### What this task involves:
Could you print exactly the lines of the listing below, starting at the line that has "Хәйбулла хәбәрҙәре" and ending at the line that has "41 mm x 12,5 mm", and only those lines?

### Given information:
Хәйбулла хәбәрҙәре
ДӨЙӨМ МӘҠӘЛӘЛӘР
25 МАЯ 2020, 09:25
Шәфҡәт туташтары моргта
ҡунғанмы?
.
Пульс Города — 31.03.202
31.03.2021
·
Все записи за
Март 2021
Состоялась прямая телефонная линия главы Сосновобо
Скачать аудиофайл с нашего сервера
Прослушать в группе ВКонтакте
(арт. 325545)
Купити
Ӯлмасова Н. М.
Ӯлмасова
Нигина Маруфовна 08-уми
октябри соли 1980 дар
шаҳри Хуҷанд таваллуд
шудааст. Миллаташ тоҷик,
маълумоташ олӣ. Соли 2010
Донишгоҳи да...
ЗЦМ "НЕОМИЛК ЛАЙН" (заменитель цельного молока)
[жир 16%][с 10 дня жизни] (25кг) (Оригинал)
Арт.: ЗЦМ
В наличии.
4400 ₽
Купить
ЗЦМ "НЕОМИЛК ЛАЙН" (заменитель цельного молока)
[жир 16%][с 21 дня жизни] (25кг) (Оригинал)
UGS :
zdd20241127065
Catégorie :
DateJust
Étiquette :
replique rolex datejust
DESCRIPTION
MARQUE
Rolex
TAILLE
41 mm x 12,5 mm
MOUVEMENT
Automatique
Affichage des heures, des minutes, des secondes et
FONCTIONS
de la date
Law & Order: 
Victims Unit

==

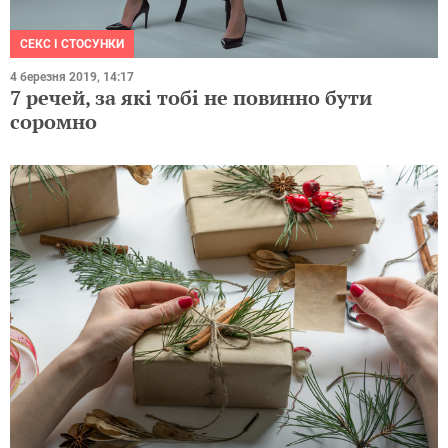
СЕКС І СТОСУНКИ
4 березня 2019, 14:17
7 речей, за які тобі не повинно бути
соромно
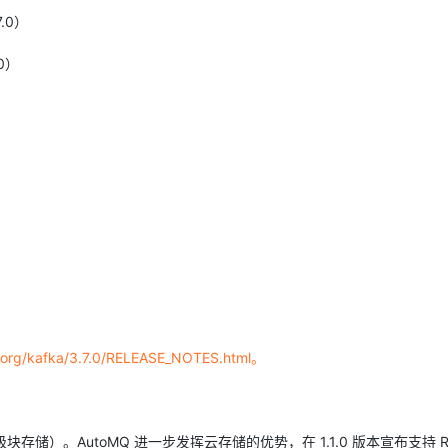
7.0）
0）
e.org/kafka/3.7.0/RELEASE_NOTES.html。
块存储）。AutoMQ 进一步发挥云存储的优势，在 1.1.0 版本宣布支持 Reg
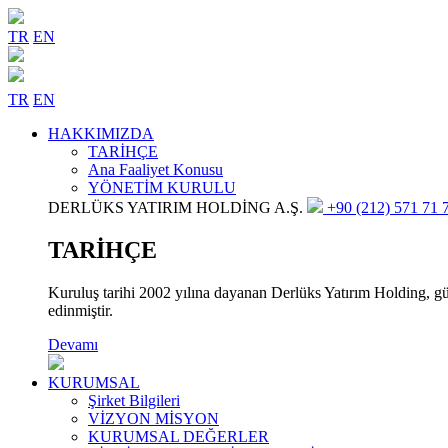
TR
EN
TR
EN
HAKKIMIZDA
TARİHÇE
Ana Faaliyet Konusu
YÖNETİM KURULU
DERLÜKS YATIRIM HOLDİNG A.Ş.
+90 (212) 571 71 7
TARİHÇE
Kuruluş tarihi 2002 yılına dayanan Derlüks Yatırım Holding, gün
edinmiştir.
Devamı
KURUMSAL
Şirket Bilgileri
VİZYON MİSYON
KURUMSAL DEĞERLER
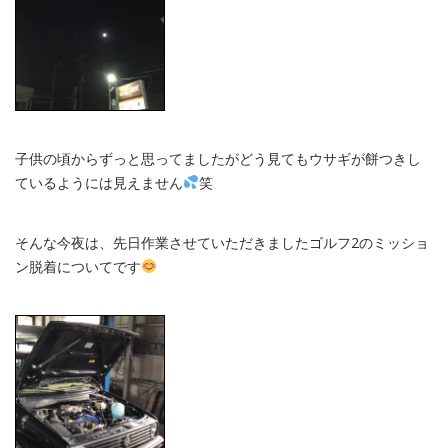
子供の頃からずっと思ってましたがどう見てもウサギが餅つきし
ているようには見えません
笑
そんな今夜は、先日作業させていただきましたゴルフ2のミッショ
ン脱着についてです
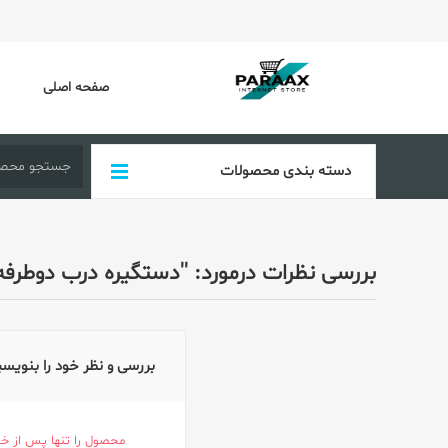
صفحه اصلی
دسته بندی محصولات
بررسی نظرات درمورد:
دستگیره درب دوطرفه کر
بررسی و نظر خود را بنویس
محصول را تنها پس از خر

### Result for this exercise:
Хәйбулла хәбәрҙәре
ДӨЙӨМ МӘҠӘЛӘЛӘР
25 МАЯ 2020, 09:25
Шәфҡәт туташтары моргта
ҡунғанмы?
.
Пульс Города — 31.03.202
31.03.2021
·
Все записи за
Март 2021
Состоялась прямая телефонная линия главы Сосновобо
Скачать аудиофайл с нашего сервера
Прослушать в группе ВКонтакте
(арт. 325545)
Купити
Ӯлмасова Н. М.
Ӯлмасова
Нигина Маруфовна 08-уми
октябри соли 1980 дар
шаҳри Хуҷанд таваллуд
шудааст. Миллаташ тоҷик,
маълумоташ олӣ. Соли 2010
Донишгоҳи да...
ЗЦМ "НЕОМИЛК ЛАЙН" (заменитель цельного молока)
[жир 16%][с 10 дня жизни] (25кг) (Оригинал)
Арт.: ЗЦМ
В наличии.
4400 ₽
Купить
ЗЦМ "НЕОМИЛК ЛАЙН" (заменитель цельного молока)
[жир 16%][с 21 дня жизни] (25кг) (Оригинал)
UGS :
zdd20241127065
Catégorie :
DateJust
Étiquette :
replique rolex datejust
DESCRIPTION
MARQUE
Rolex
TAILLE
41 mm x 12,5 mm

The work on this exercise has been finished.